Ein Labyrinth wird zur Falle – der Terraner wagt die Flucht

Dietmar Schmidt

Cover

Vorspann

Die Hauptpersonen des Romans

1. Ort unbekannt

2. System Boscyks Stern

3. Ort unbekannt

4. Shorsystem

5. Frachtumschlagstation 3

6. Ort unbekannt

7. SHEONA

8. ETSI

9. Adarem

10. SHAREE

11. Olymp

12. ETSI

13. Adarem

14. Olymp

15. SHAREE

16. Adarem

17. ETSI

18. SHAREE

19. Adarem

Lesermagazin

Impressum

PERRY RHODAN – die Serie

Das Jahr 1550 Neuer Galaktischer Zeitrechnung: Seit über 3000 Jahren reisen die Menschen zu den Sternen. Sie haben zahlreiche Planeten besiedelt und sind faszinierenden Fremdvölkern begegnet. Sie haben Freunde ebenso wie Gegner gefunden, streben nach Verständigung und Kooperation.

Besonders Perry Rhodan, der die Menschheit von Beginn an ins All geleitet hat, steht im Zentrum dieser Bemühungen.

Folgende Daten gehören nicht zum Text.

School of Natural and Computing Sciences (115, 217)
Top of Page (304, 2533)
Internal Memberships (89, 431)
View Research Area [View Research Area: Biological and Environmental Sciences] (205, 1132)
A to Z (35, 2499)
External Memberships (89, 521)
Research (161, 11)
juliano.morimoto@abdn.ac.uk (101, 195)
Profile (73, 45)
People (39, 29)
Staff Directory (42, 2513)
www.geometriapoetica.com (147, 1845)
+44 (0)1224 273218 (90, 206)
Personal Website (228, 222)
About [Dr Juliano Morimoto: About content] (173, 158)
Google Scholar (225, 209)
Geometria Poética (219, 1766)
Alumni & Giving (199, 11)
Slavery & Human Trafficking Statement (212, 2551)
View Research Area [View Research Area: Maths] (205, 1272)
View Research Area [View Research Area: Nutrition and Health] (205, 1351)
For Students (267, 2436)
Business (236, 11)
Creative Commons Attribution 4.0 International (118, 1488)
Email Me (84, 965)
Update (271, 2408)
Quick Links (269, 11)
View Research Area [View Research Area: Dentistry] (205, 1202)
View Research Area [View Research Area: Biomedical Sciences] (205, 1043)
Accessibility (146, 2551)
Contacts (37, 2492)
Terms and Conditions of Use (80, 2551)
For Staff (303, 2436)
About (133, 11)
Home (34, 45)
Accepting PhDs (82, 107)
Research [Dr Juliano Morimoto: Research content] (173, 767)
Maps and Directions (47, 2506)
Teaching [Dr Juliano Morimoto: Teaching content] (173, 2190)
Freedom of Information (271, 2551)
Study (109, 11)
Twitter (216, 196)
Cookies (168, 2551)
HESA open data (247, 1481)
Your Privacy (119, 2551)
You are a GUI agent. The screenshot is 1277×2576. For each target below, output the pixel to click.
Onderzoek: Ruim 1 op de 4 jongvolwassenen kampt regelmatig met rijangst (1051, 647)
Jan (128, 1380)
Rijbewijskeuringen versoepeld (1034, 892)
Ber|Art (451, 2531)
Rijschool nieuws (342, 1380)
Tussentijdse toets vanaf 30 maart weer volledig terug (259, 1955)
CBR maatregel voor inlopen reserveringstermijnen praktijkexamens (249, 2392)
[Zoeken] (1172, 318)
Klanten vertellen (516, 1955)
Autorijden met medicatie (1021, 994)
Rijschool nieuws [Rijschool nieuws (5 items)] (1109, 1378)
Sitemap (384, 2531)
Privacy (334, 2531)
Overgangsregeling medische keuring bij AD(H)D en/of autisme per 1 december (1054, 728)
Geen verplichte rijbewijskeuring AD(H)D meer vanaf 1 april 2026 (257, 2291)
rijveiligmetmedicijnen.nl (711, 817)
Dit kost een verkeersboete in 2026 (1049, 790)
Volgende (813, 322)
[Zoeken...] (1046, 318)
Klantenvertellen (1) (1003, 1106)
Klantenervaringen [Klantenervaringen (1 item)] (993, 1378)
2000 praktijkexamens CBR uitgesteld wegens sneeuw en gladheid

Mit der Gründung der Liga Freier Galaktiker tragen diese Bestrebungen inzwischen Früchte. Eine neue Ära des Friedens bricht an.

Aber nicht alle Gruppierungen innerhalb und außerhalb der Liga sind mit den aktuellen Verhältnissen zufrieden. Perry Rhodan wird in diese Aktivitäten verwickelt, als er zu seiner Frau Sichu Dorksteiger nach Shoraz reist.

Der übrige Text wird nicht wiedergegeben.